## What is needed
Pictures are to be left out. Return exactly the lines below from the one with "Vendre en ligne" up to and including the one with "Lavado de Activos y Compliance".

(Collected data)
________________________________________
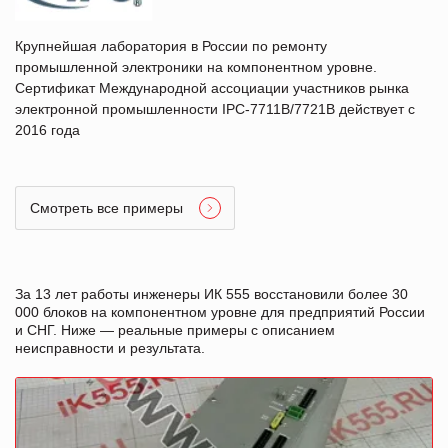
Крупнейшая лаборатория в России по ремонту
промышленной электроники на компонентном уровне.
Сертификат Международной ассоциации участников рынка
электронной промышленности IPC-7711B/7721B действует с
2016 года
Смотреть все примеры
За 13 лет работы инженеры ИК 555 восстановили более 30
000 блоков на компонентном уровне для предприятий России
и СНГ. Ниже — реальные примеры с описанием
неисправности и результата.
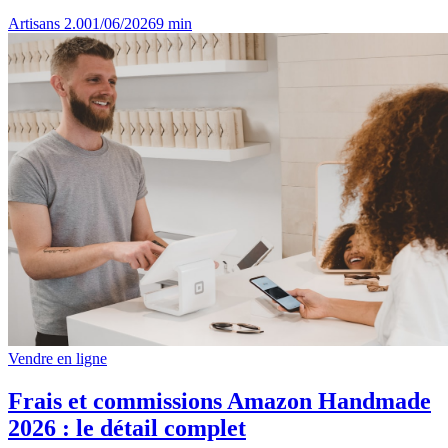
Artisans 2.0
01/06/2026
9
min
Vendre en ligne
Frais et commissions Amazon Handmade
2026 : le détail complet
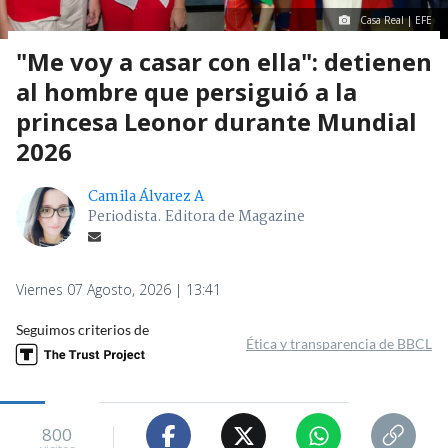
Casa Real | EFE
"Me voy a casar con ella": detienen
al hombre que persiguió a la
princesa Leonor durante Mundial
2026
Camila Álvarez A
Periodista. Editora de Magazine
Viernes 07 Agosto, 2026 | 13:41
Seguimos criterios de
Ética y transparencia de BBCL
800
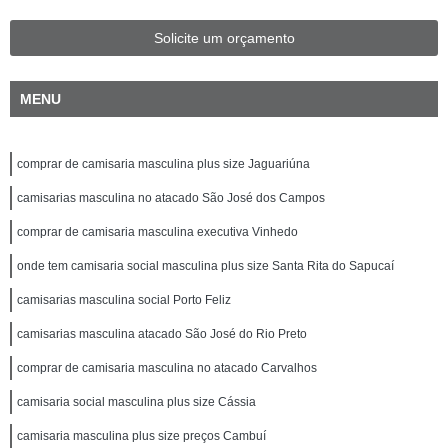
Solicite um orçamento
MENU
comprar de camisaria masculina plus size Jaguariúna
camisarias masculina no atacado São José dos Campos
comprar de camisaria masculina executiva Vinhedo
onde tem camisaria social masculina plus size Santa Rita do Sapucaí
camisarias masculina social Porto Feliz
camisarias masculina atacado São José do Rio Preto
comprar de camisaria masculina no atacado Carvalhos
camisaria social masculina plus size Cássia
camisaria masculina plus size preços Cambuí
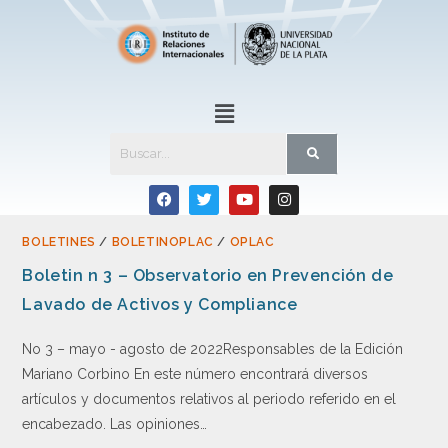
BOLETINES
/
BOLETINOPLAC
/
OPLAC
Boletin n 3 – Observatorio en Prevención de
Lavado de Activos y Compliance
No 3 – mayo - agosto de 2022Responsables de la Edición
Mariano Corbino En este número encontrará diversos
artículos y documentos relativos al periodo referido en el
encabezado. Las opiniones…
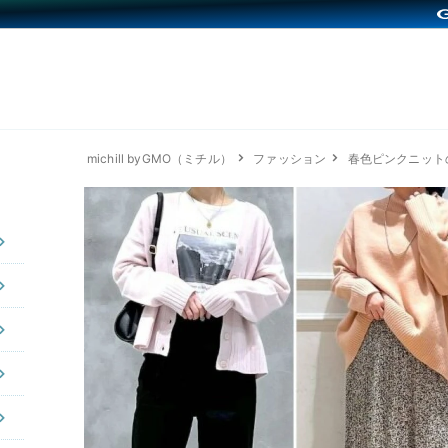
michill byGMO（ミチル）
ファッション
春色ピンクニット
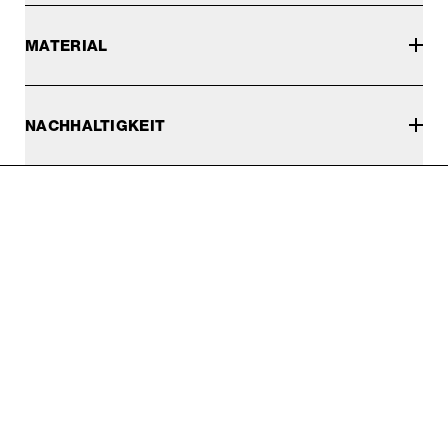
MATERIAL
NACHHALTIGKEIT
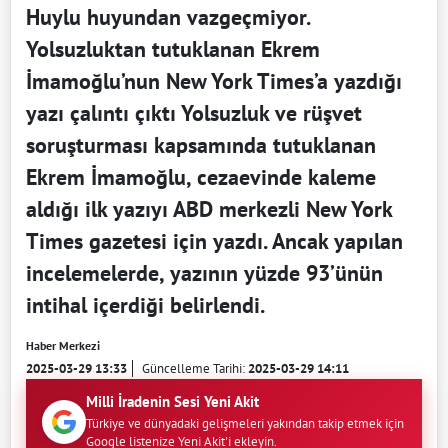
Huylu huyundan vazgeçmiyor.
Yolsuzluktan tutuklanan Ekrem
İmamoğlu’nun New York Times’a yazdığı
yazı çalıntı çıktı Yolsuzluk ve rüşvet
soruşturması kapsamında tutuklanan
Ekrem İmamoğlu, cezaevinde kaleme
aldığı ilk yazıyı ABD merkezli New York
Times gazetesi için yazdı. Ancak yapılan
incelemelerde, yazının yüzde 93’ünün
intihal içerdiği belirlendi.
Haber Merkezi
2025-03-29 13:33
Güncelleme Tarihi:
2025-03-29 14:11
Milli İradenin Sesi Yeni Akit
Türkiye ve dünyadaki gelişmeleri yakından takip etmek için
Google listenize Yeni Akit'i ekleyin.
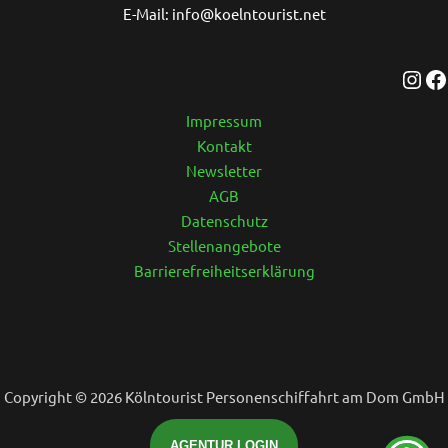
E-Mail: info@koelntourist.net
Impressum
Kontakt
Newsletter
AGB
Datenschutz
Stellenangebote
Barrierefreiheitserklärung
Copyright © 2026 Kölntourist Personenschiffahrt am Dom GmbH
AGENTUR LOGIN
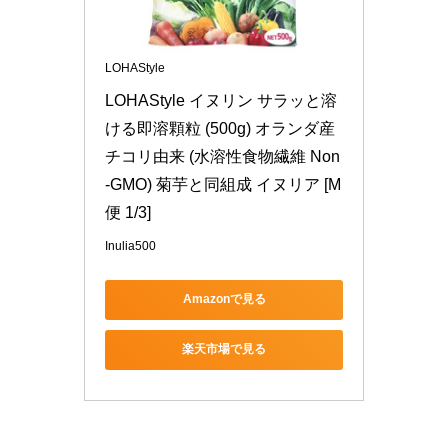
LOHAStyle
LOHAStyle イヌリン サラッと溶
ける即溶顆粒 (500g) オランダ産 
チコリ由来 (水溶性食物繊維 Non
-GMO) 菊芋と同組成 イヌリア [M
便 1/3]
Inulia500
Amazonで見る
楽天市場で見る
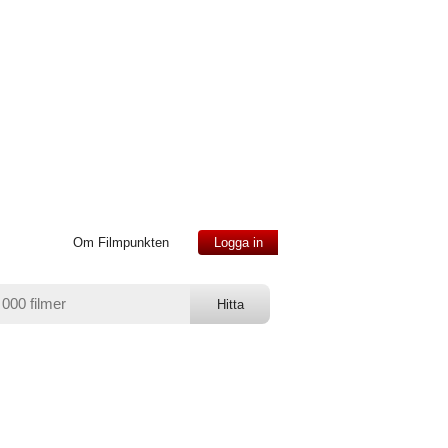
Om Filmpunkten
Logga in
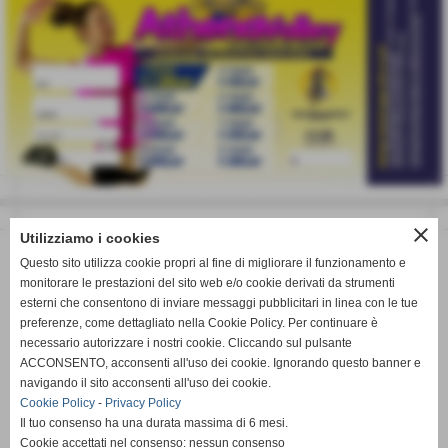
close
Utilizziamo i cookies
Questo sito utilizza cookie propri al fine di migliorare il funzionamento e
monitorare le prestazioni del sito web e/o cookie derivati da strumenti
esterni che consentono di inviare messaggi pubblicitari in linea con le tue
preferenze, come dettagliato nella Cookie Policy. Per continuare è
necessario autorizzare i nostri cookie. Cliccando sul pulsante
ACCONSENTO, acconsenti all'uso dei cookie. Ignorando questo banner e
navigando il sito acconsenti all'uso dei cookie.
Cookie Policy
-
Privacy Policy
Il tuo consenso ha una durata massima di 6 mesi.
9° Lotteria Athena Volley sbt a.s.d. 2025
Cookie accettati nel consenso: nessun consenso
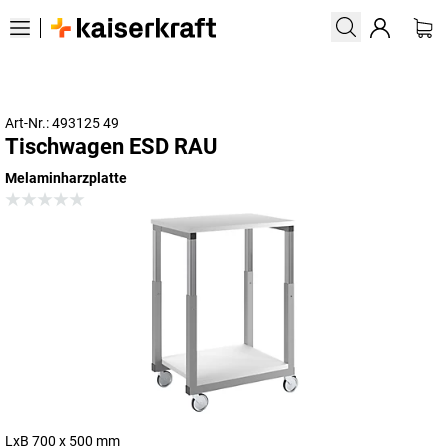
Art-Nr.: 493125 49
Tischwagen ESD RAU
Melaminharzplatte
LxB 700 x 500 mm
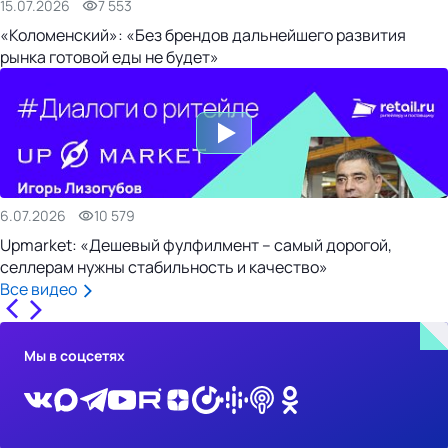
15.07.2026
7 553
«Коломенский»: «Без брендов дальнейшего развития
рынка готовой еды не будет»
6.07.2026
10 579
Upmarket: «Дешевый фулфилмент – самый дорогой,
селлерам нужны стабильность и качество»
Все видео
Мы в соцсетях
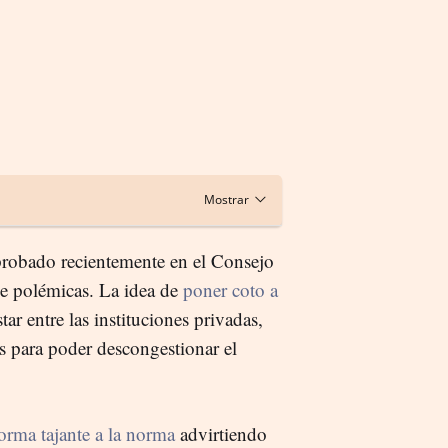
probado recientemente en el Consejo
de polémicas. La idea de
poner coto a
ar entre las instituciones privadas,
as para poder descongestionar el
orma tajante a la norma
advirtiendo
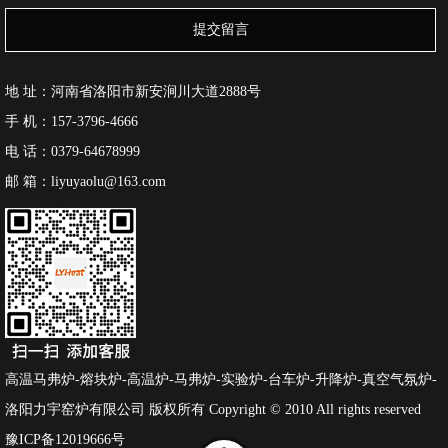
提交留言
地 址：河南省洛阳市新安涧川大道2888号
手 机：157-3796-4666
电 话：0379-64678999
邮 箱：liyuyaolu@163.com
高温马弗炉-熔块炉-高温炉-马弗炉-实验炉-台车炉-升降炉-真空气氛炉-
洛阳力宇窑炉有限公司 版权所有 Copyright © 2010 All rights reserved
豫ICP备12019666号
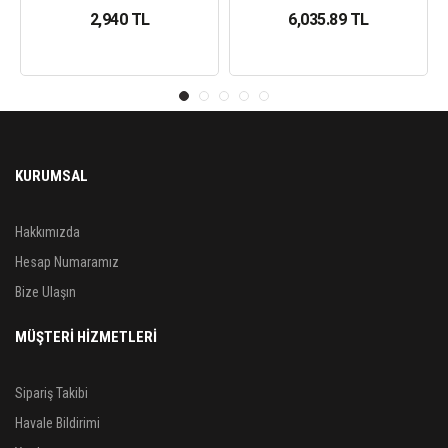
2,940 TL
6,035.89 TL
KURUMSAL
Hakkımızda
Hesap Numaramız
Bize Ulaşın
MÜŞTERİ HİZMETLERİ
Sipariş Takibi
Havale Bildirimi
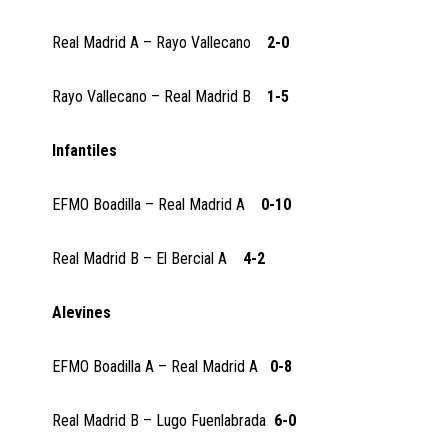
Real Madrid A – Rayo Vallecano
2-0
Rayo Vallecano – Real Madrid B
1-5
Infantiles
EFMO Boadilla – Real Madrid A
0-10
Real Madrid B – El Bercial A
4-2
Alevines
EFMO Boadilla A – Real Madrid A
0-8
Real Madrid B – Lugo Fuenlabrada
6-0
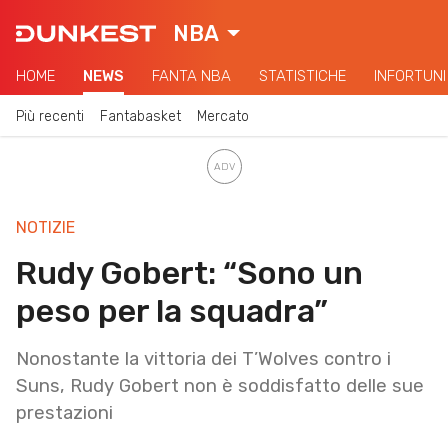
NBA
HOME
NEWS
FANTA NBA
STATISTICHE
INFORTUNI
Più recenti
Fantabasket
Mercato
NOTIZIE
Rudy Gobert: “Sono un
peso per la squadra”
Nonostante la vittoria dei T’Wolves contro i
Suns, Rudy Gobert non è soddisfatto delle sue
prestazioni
________________________________________
## Response area
Vendre en ligne
Frais et commissions Amazon Handmade
2026 : le détail complet
Casa Real | EFE
"Me voy a casar con ella": detienen
al hombre que persiguió a la
princesa Leonor durante Mundial
2026
Camila Álvarez A
Periodista. Editora de Magazine
Viernes 07 Agosto, 2026 | 13:41
Seguimos criterios de
Ética y transparencia de BBCL
800
Solicite um orçamento
MENU
comprar de camisaria masculina plus size Jaguariúna
camisarias masculina no atacado São José dos Campos
comprar de camisaria masculina executiva Vinhedo
onde tem camisaria social masculina plus size Santa Rita do Sapucaí
camisarias masculina social Porto Feliz
camisarias masculina atacado São José do Rio Preto
comprar de camisaria masculina no atacado Carvalhos
camisaria social masculina plus size Cássia
camisaria masculina plus size preços Cambuí
BOLETINES
/
BOLETINOPLAC
/
OPLAC
Boletin n 3 – Observatorio en Prevención de
Lavado de Activos y Compliance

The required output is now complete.